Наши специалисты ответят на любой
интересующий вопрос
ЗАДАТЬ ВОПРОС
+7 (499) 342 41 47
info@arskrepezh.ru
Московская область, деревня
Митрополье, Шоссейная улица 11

- Task requirements -
Set down each line of the material above without a single alteration.

- Your solution -
Наши специалисты ответят на любой
интересующий вопрос
ЗАДАТЬ ВОПРОС
+7 (499) 342 41 47
info@arskrepezh.ru
Московская область, деревня
Митрополье, Шоссейная улица 11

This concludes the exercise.